Extracted data entries
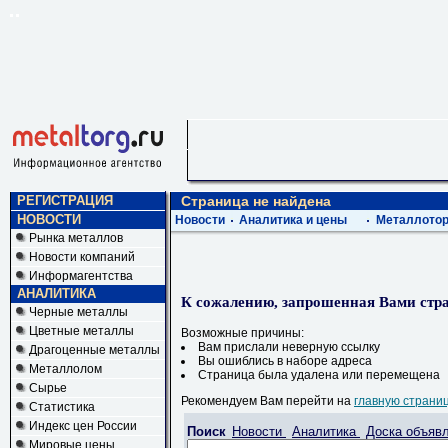
РЕГИСТРАЦИЯ
Страница не найдена
НОВОСТИ
Новости
Аналитика и цены
Металлотор
Рынка металлов
Новости компаний
Информагентства
АНАЛИТИКА
К сожалению, запрошенная Вами стра
Черные металлы
Цветные металлы
Возможные причины:
Вам прислали неверную ссылку
Драгоценные металлы
Вы ошиблись в наборе адреса
Металлолом
Страница была удалена или перемещена
Сырье
Рекомендуем Вам перейти на
главную страни
Статистика
Индекс цен России
Поиск
Новости
Аналитика
Доска объяв
Мировые цены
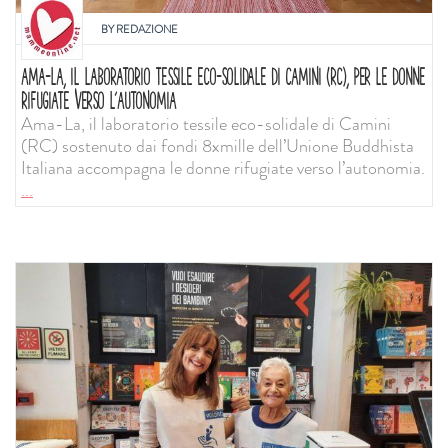
BY
REDAZIONE
AMA-LA, IL LABORATORIO TESSILE ECO-SOLIDALE DI CAMINI (RC), PER LE DONNE
RIFUGIATE VERSO L’AUTONOMIA
Ama-La, il laboratorio tessile eco-solidale di Camini
(RC) sostenuto dai fondi 8xmille dell’Unione Buddhista
Italiana accompagna le donne rifugiate verso l’autonomia.
...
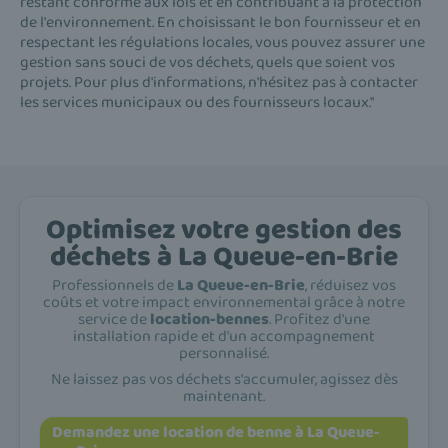
restant conforme aux lois et en contribuant à la protection
de l'environnement. En choisissant le bon fournisseur et en
respectant les régulations locales, vous pouvez assurer une
gestion sans souci de vos déchets, quels que soient vos
projets. Pour plus d'informations, n'hésitez pas à contacter
les services municipaux ou des fournisseurs locaux."
Optimisez votre gestion des
déchets à La Queue-en-Brie
Professionnels de
La Queue-en-Brie
, réduisez vos
coûts et votre impact environnemental grâce à notre
service de
location-bennes
. Profitez d'une
installation rapide et d'un accompagnement
personnalisé.
Ne laissez pas vos déchets s'accumuler, agissez dès
maintenant.
Demandez une location de benne à La Queue-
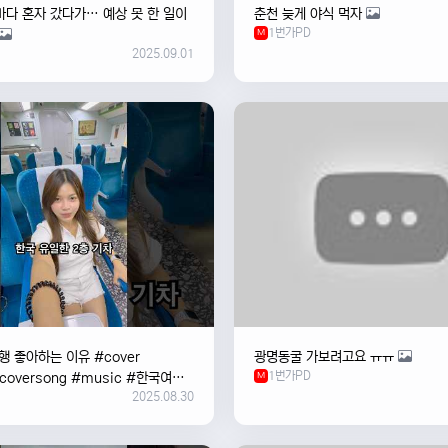
바다 혼자 갔다가… 예상 못 한 일이
춘천 늦게 야식 먹자
1번가PD
M
2025.09.01
 좋아하는 이유 #cover
광명동굴 가보려고요 ㅠㅠ
1번가PD
#coversong #music #한국여행
M
2025.08.30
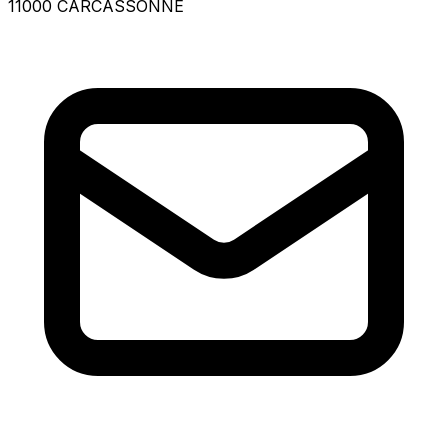
11000 CARCASSONNE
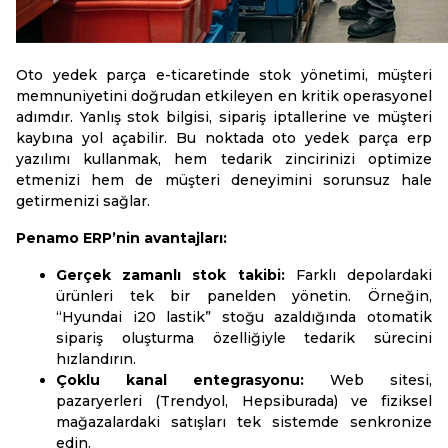
Oto yedek parça e-ticaretinde stok yönetimi, müşteri
memnuniyetini doğrudan etkileyen en kritik operasyonel
adımdır. Yanlış stok bilgisi, sipariş iptallerine ve müşteri
kaybına yol açabilir. Bu noktada oto yedek parça erp
yazılımı kullanmak, hem tedarik zincirinizi optimize
etmenizi hem de müşteri deneyimini sorunsuz hale
getirmenizi sağlar.
Penamo ERP’nin avantajları:
Gerçek zamanlı stok takibi:
Farklı depolardaki
ürünleri tek bir panelden yönetin. Örneğin,
“Hyundai i20 lastik” stoğu azaldığında otomatik
sipariş oluşturma özelliğiyle tedarik sürecini
hızlandırın.
Çoklu kanal entegrasyonu:
Web sitesi,
pazaryerleri (Trendyol, Hepsiburada) ve fiziksel
mağazalardaki satışları tek sistemde senkronize
edin.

__ACTION ITEM__:
Which lines of the data include the string "металлы"? Copy each of them.

__EXERCISE OUTPUT__:
Черные металлы
Цветные металлы
Драгоценные металлы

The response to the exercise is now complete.